わたしの宝物は、おかあさんからもらった小さなゆびわです。
これは、おかあさんが子どものころ、おばあちゃんに買ってもらったゆびわだそうです。
おかあさんの宝物だけど、あなたにあげるねって言って、わたしにくれました。

おかあさんにもらったゆびわは、きらきらした赤い石がついていて、わっかのところも金色でつやつやしています。
このゆびわは、わたしの宝物になりました。
わたしがゆびわをつけてニコニコしていると、おかあさんもニコニコしながら見ていました。

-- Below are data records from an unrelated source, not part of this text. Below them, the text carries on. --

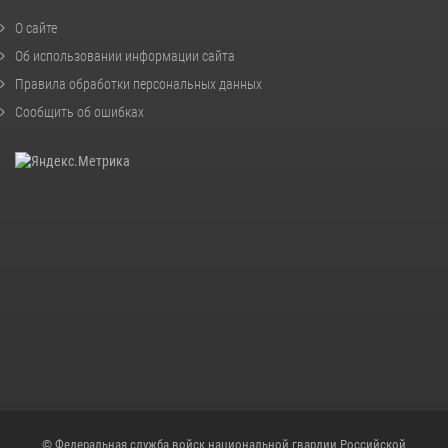
О сайте
Об использовании информации сайта
Правила обработки персональных данных
Сообщить об ошибках
© Федеральная служба войск национальной гвардии Российской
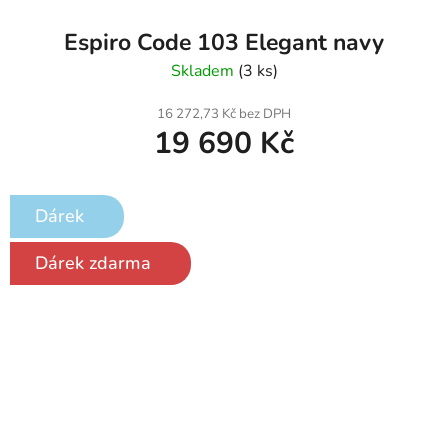
Espiro Code 103 Elegant navy
Skladem
(3 ks)
16 272,73 Kč bez DPH
19 690 Kč
Dárek
Dárek zdarma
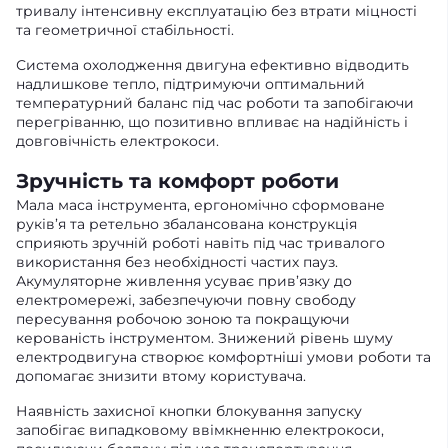
тривалу інтенсивну експлуатацію без втрати міцності
та геометричної стабільності.
Система охолодження двигуна ефективно відводить
надлишкове тепло, підтримуючи оптимальний
температурний баланс під час роботи та запобігаючи
перегріванню, що позитивно впливає на надійність і
довговічність електрокоси.
Зручність та комфорт роботи
Мала маса інструмента, ергономічно сформоване
руків’я та ретельно збалансована конструкція
сприяють зручній роботі навіть під час тривалого
використання без необхідності частих пауз.
Акумуляторне живлення усуває прив’язку до
електромережі, забезпечуючи повну свободу
пересування робочою зоною та покращуючи
керованість інструментом. Знижений рівень шуму
електродвигуна створює комфортніші умови роботи та
допомагає знизити втому користувача.
Наявність захисної кнопки блокування запуску
запобігає випадковому ввімкненню електрокоси,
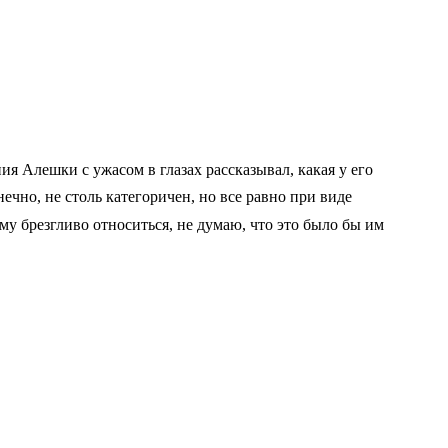
я Алешки с ужасом в глазах рассказывал, какая у его
ечно, не столь категоричен, но все равно при виде
му брезгливо относиться, не думаю, что это было бы им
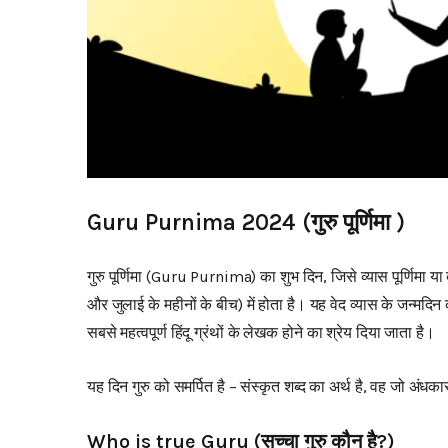
Guru Purnima 2024 (गुरु पूर्णिमा )
गुरु पूर्णिमा (Guru Purnima) का शुभ दिन, जिसे व्यास पूर्णिमा या
और जुलाई के महीनों के बीच) में होता है। यह वेद व्यास के जन्मदिन
सबसे महत्वपूर्ण हिंदू ग्रंथों के लेखक होने का श्रेय दिया जाता है।
यह दिन गुरु को समर्पित है – संस्कृत शब्द का अर्थ है, वह जो अंध
Who is true Guru (सच्चा गुरु कौन है?)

だけどある日、このゆびわはおかあさんの宝物と言っていたのに、どうしてわたしにくれたのか、ふしぎに思いました。
わたしがおかあさんの宝物を、本当にもらってよかったのかなって思いました。
だから勇気を出して、おかあさんに聞いてみました。
そうしたらおかあさんは、
「おかあさんの宝物はあなただから、あなたのためなら、どんな宝物でもよろこんであげるよ」
と言って笑いました。

……あれから十年ほど経ち、私は高校生になりました。
今でもあの指輪は私の宝物です。
幼い子供にしか使えないようなデザインですが、ジュエリーボックスの中に大事に仕舞ってあります。
時々取り出して眺めては、母に指輪をもらった時のことを思い出しています。
確かにこの指輪は私の宝物ですが、成長するうちにもっと大事なものに気付きました。
子供の頃から大事にしていた指輪も、私が喜ぶならと渡してくれた母のことです。
母はいつも私の味方でいてくれて、いつも私のためを思って行動してくれます。
私の一番大事な宝物は、優しい母です。